Se você já está sabendo da morte do escritor britânico Arthur C. Clarke, o responsável muito provavelmente é ele mesmo. Embora tenha dedicado sua vida inteira à pouco respeitada literatura de ficção científica, Clarke foi um visionário que modificou a história das telecomunicações e ajudou a criar a chamada “aldeia global”.
Em 1945, quando ninguém levava a sério a idéia de explorar o espaço (e a única coisa que ia além da atmosfera da Terra eram os foguetes V-2 do alemão Wernher von Braun, que em seguida caíam sobre as cabeças dos londrinos sem fazer nada, exceto destruição), Clarke apresentou uma idéia maluca numa revista técnica de engenharia: nascia o conceito do satélite geoestacionário.
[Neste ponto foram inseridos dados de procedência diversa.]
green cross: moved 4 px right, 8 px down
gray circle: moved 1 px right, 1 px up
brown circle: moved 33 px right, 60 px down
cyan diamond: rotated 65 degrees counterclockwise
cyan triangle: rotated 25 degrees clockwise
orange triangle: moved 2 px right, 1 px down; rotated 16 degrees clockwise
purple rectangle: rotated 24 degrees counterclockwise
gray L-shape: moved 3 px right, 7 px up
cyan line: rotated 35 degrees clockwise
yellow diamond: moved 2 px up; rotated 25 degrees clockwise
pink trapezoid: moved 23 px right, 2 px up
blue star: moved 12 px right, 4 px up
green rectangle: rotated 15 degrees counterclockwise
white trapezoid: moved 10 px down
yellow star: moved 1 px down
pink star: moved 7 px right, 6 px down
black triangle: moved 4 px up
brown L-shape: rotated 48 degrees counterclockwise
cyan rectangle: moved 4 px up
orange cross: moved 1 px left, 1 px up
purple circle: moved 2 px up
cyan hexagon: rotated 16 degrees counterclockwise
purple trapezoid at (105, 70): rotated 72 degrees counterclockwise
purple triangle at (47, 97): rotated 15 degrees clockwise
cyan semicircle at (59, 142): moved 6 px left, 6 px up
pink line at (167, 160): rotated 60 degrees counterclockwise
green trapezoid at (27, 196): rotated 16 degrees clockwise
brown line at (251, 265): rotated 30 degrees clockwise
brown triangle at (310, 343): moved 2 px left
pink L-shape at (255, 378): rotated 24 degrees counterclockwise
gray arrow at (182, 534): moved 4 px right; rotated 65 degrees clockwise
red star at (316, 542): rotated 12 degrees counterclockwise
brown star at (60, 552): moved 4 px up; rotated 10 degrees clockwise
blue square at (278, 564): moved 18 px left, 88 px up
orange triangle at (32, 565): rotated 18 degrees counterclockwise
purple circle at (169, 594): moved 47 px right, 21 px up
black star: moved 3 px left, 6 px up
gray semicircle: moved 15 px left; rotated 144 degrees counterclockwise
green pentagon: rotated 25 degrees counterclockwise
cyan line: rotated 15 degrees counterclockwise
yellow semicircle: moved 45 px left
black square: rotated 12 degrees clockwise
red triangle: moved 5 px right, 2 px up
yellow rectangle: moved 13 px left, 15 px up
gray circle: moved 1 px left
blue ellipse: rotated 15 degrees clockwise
Clarke percebeu que, numa certa órbita ao redor da linha do Equador, a cerca de 36 mil quilômetros de distância, os satélites que ali residiam ficariam o tempo todo sobre o mesmo ponto da superfície da Terra (daí a expressão “geoestacionário”). O escritor concluiu que, com apenas três satélites em posições estratégicas na órbita geoestacionária (hoje também chamada por alguns de “órbita de Clarke”), seria possível estabelecer um sistema de telecomunicação que atingisse todos os lugares do mundo.
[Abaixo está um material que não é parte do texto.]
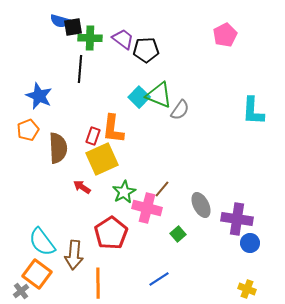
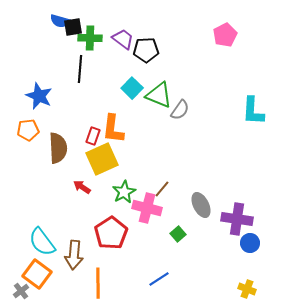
cyan square: moved 7 px left, 9 px up
orange pentagon: rotated 15 degrees clockwise
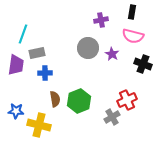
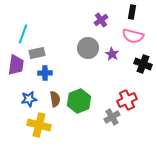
purple cross: rotated 24 degrees counterclockwise
blue star: moved 13 px right, 12 px up; rotated 14 degrees counterclockwise
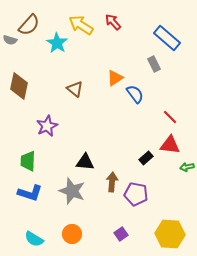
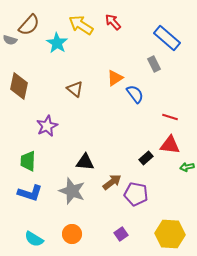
red line: rotated 28 degrees counterclockwise
brown arrow: rotated 48 degrees clockwise
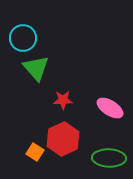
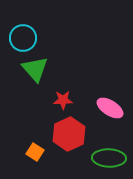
green triangle: moved 1 px left, 1 px down
red hexagon: moved 6 px right, 5 px up
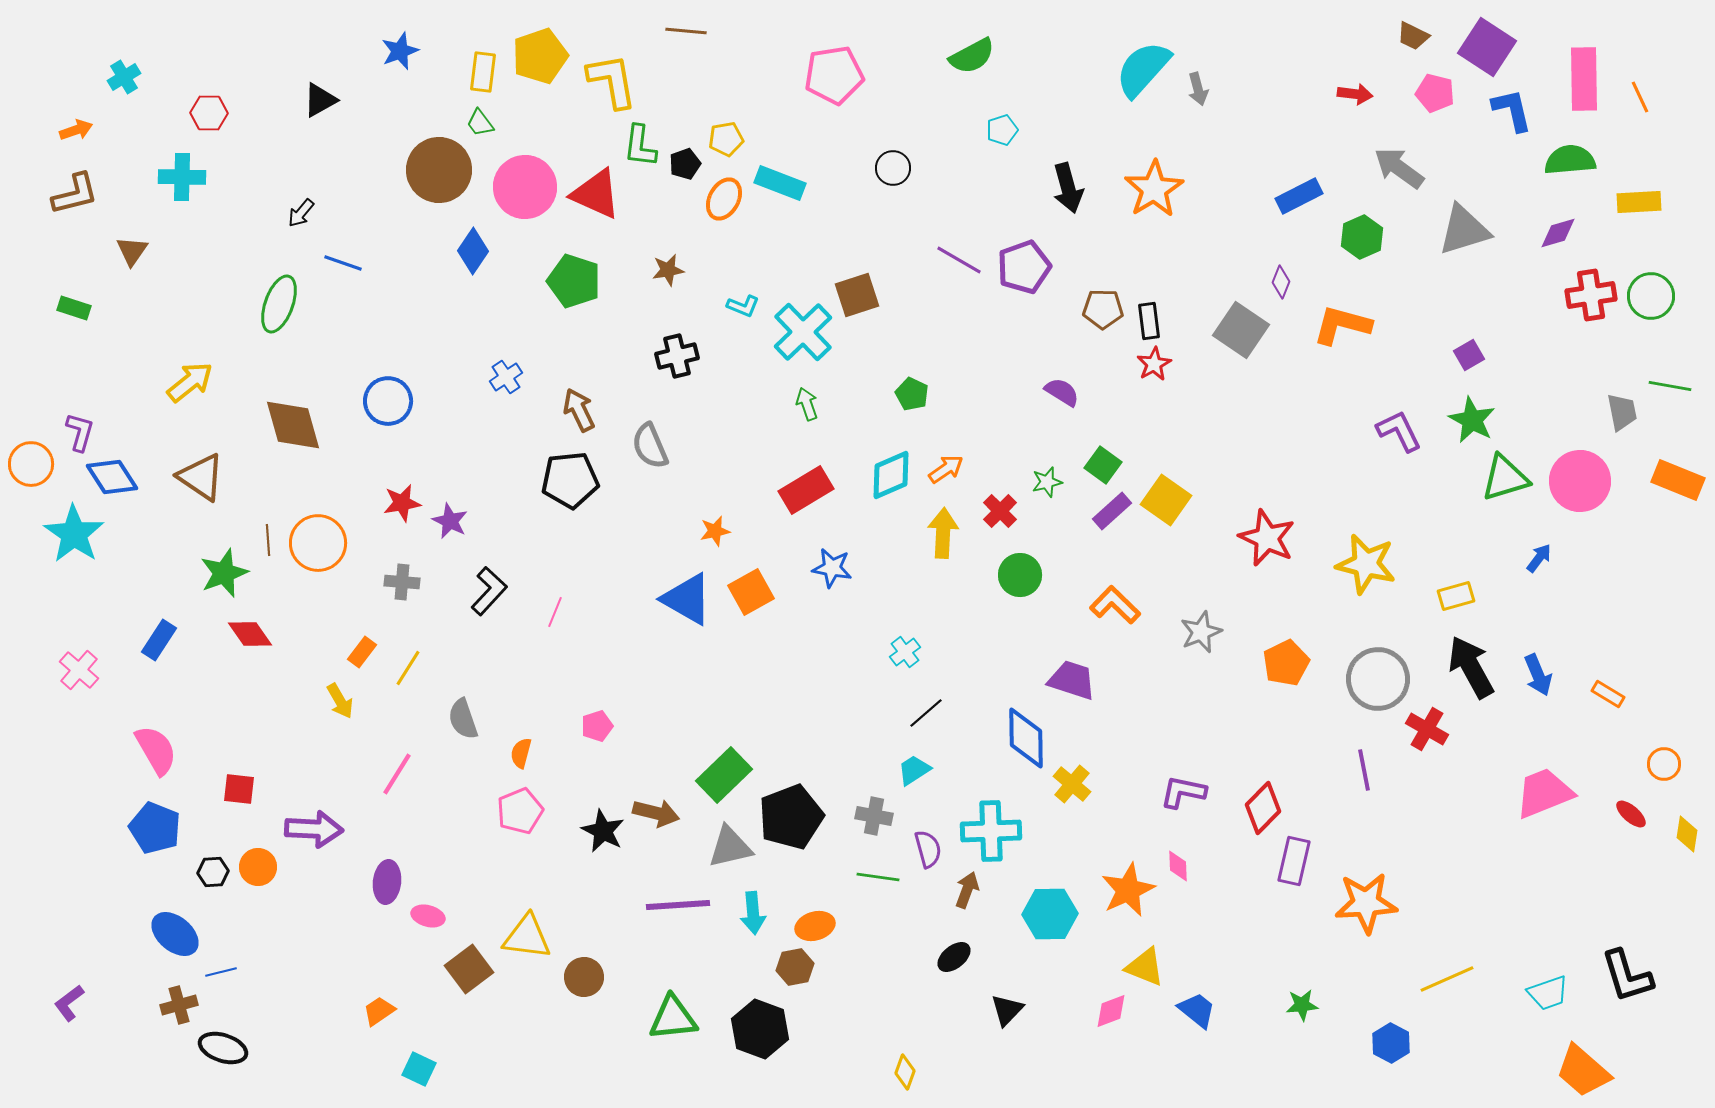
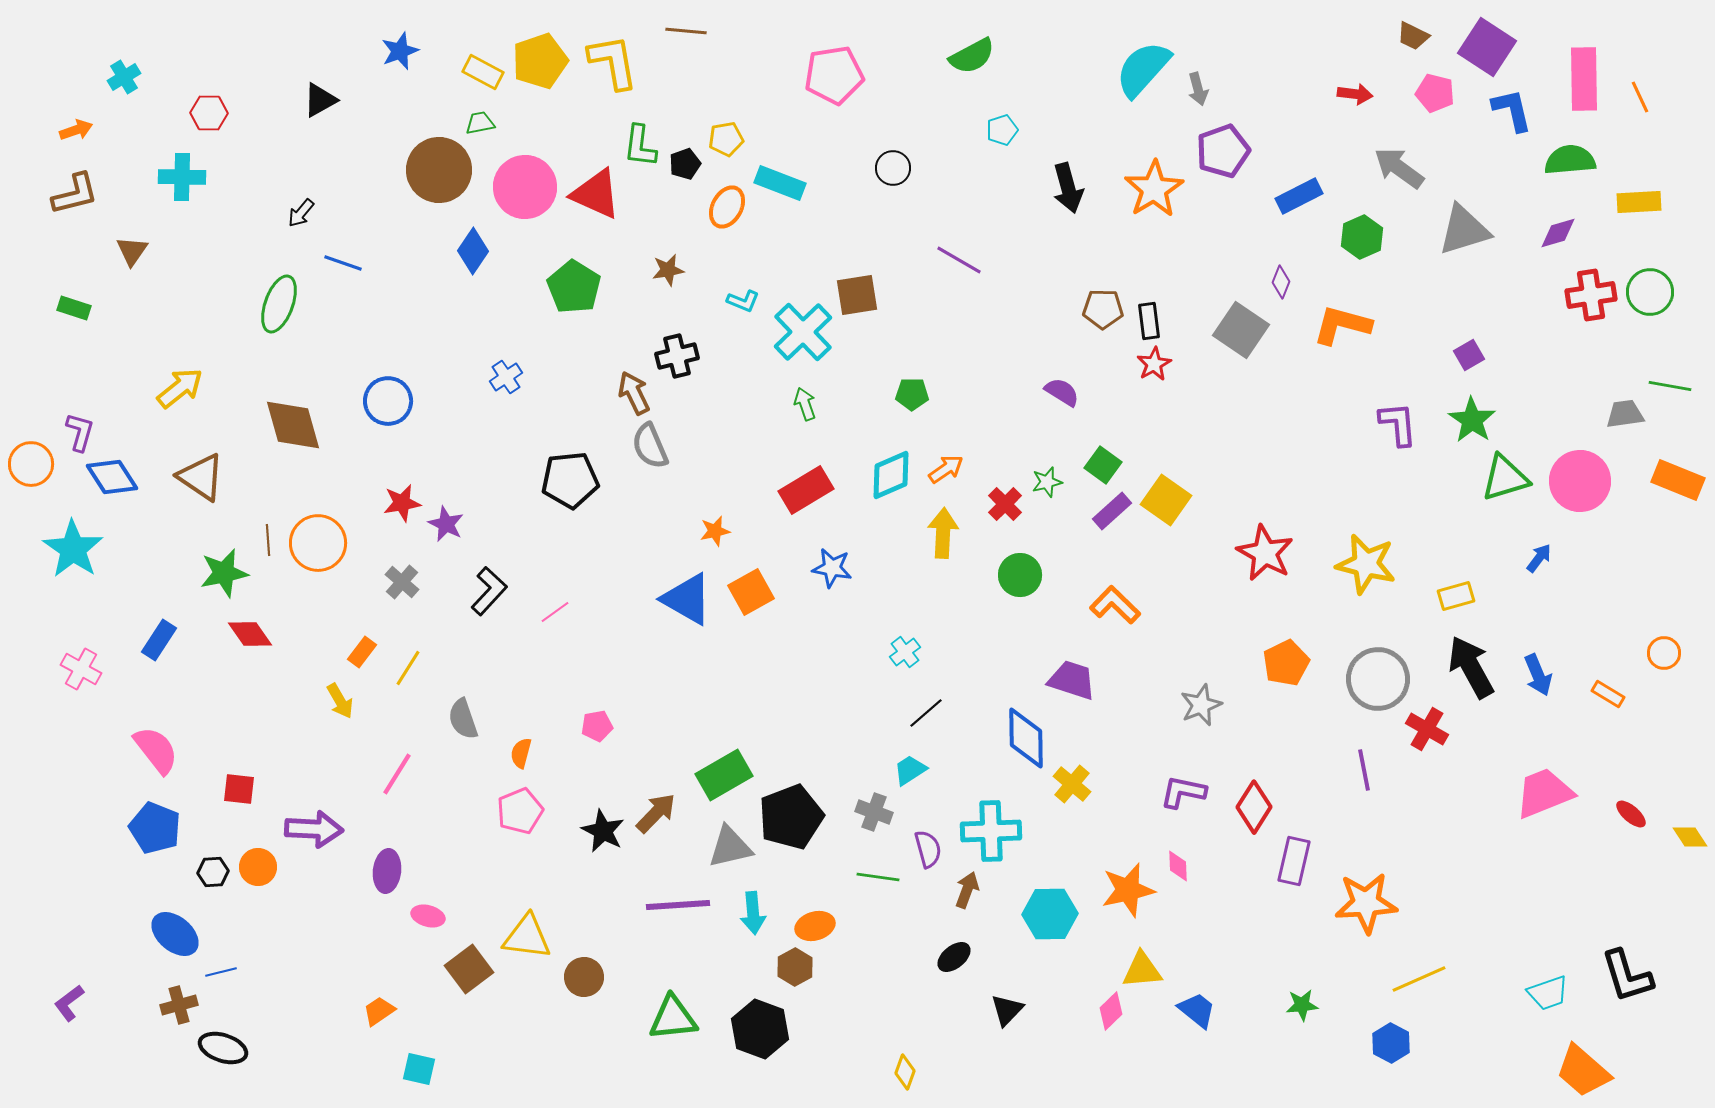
yellow pentagon at (540, 56): moved 5 px down
yellow rectangle at (483, 72): rotated 69 degrees counterclockwise
yellow L-shape at (612, 81): moved 1 px right, 19 px up
green trapezoid at (480, 123): rotated 116 degrees clockwise
orange ellipse at (724, 199): moved 3 px right, 8 px down
purple pentagon at (1024, 267): moved 199 px right, 116 px up
green pentagon at (574, 281): moved 6 px down; rotated 14 degrees clockwise
brown square at (857, 295): rotated 9 degrees clockwise
green circle at (1651, 296): moved 1 px left, 4 px up
cyan L-shape at (743, 306): moved 5 px up
yellow arrow at (190, 382): moved 10 px left, 6 px down
green pentagon at (912, 394): rotated 24 degrees counterclockwise
green arrow at (807, 404): moved 2 px left
brown arrow at (579, 410): moved 55 px right, 17 px up
gray trapezoid at (1622, 412): moved 3 px right, 2 px down; rotated 87 degrees counterclockwise
green star at (1472, 420): rotated 6 degrees clockwise
purple L-shape at (1399, 431): moved 1 px left, 7 px up; rotated 21 degrees clockwise
red cross at (1000, 511): moved 5 px right, 7 px up
purple star at (450, 521): moved 4 px left, 3 px down
cyan star at (74, 534): moved 1 px left, 15 px down
red star at (1267, 538): moved 2 px left, 15 px down; rotated 4 degrees clockwise
green star at (224, 573): rotated 9 degrees clockwise
gray cross at (402, 582): rotated 36 degrees clockwise
pink line at (555, 612): rotated 32 degrees clockwise
gray star at (1201, 632): moved 73 px down
pink cross at (79, 670): moved 2 px right, 1 px up; rotated 12 degrees counterclockwise
pink pentagon at (597, 726): rotated 8 degrees clockwise
pink semicircle at (156, 750): rotated 8 degrees counterclockwise
orange circle at (1664, 764): moved 111 px up
cyan trapezoid at (914, 770): moved 4 px left
green rectangle at (724, 775): rotated 14 degrees clockwise
red diamond at (1263, 808): moved 9 px left, 1 px up; rotated 12 degrees counterclockwise
brown arrow at (656, 813): rotated 60 degrees counterclockwise
gray cross at (874, 816): moved 4 px up; rotated 9 degrees clockwise
yellow diamond at (1687, 834): moved 3 px right, 3 px down; rotated 42 degrees counterclockwise
purple ellipse at (387, 882): moved 11 px up
orange star at (1128, 890): rotated 12 degrees clockwise
brown hexagon at (795, 967): rotated 18 degrees counterclockwise
yellow triangle at (1145, 967): moved 3 px left, 3 px down; rotated 27 degrees counterclockwise
yellow line at (1447, 979): moved 28 px left
pink diamond at (1111, 1011): rotated 24 degrees counterclockwise
cyan square at (419, 1069): rotated 12 degrees counterclockwise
Acabou que hoje não há um sistema com apenas três satélites, mas a idéia geral foi aplicada para proporcionar a revolução nas telecomunicações marcada pelas transmissões ao vivo via satélite. Foi provavelmente por uma transmissão de satélite que chegou até nós a notícia de sua morte, ocorrida no distante Sri Lanka, onde ele residia.
Essa é uma história que exemplifica bem a qualidade brilhante da mente de Clarke. Não se tratava apenas de um homem com um talento extraordinário para contar histórias; sua capacidade consistia em sobretudo enxergar o futuro nas entrelinhas do presente.
Quando Stanley Kubrick decidiu que queria fazer o filme de ficção científica com temática espacial mais realista já produzido, ele procurou Clarke, e o resultado foi “2001: uma odisséia no espaço” (1968), obra-prima do cinema co-roteirizada pelos dois que dispensa maior apresentação.
Clarke usava sua ficção para nos trazer amostras do futuro, e com sua visão afiada produziu alguns dos livros mais aclamados da chamada “hard science fiction”, que consiste em histórias fortemente embasadas na ciência. Uma das mais notáveis foi “The fountains of paradise”, de 1979, que apresentou o conceito do elevador espacial — uma estrutura gigante que permitiria o acesso ao espaço sem o uso de foguetes.
É uma promessa para o futuro, que já é levada a sério por agências espaciais e que o próprio Clarke considerava seu maior legado (como se os satélites de telecomunicações não fossem suficientes). Também presciente foi “Encontro com Rama” (Rendezvous with Rama), de 1972, que retrata as atividades dos terráqueos para rebater um asteróide que se aproxima perigosamente da Terra (e acaba sendo revelado como uma espaçonave alienígena).
E não foi apenas através da ficção que Clarke nos levou ao futuro. Em livros de divulgação científica, eles nos mostrou o potencial da exploração do espaço. Em 1951, ele escreveu o clássico “The exploration of space”, antecipando muitos dos avanços que veríamos nas décadas seguintes. Cada missão à Lua, a Marte ou além é um testemunho à incrível capacidade desse visionário.
Clarke hoje nos deixa, mas suas idéias ainda estarão por muito tempo no cotidiano dessa espécie tecnológica que habita o terceiro planeta ao redor do Sol.